• Exercise requirements:
Once you find the line with "preferência para esses" in the entries below, return exactly every line from it through the line with "Política de Privacidade".

• Stored data:
"""

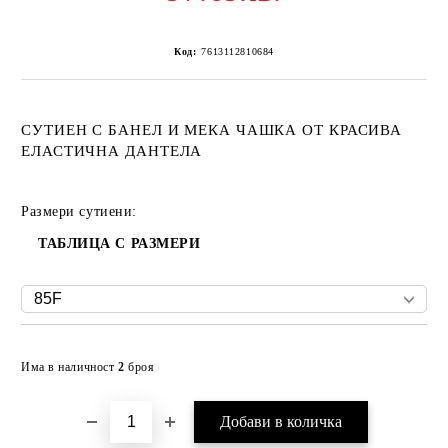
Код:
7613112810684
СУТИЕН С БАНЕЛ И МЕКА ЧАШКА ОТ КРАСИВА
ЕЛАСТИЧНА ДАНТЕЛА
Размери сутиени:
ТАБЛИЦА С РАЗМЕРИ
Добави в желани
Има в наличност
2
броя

"""
"""

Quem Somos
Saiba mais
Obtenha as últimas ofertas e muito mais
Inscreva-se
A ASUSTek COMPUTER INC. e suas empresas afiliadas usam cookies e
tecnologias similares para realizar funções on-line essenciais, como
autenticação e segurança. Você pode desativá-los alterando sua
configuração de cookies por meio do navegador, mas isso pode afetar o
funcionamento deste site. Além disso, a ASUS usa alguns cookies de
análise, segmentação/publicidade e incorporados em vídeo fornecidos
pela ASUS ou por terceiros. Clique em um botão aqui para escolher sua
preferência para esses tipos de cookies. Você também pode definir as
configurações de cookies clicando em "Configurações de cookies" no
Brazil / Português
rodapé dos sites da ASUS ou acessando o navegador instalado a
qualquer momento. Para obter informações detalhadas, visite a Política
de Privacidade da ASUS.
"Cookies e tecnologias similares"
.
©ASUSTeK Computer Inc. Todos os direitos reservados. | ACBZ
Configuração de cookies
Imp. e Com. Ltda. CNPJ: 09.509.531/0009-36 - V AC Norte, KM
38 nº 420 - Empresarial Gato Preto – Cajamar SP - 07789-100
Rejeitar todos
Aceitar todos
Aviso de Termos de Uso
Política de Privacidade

"""
"""

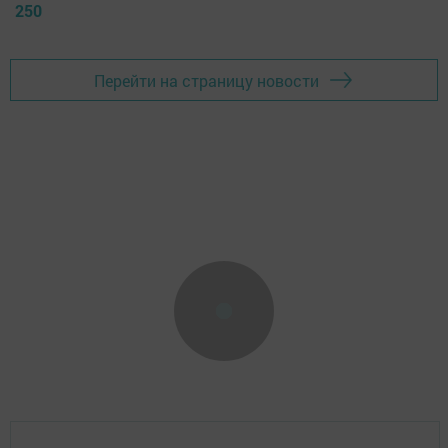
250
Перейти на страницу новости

"""

• Answer to the problem:
preferência para esses tipos de cookies. Você também pode definir as
configurações de cookies clicando em "Configurações de cookies" no
Brazil / Português
rodapé dos sites da ASUS ou acessando o navegador instalado a
qualquer momento. Para obter informações detalhadas, visite a Política
de Privacidade da ASUS.
"Cookies e tecnologias similares"
.
©ASUSTeK Computer Inc. Todos os direitos reservados. | ACBZ
Configuração de cookies
Imp. e Com. Ltda. CNPJ: 09.509.531/0009-36 - V AC Norte, KM
38 nº 420 - Empresarial Gato Preto – Cajamar SP - 07789-100
Rejeitar todos
Aceitar todos
Aviso de Termos de Uso
Política de Privacidade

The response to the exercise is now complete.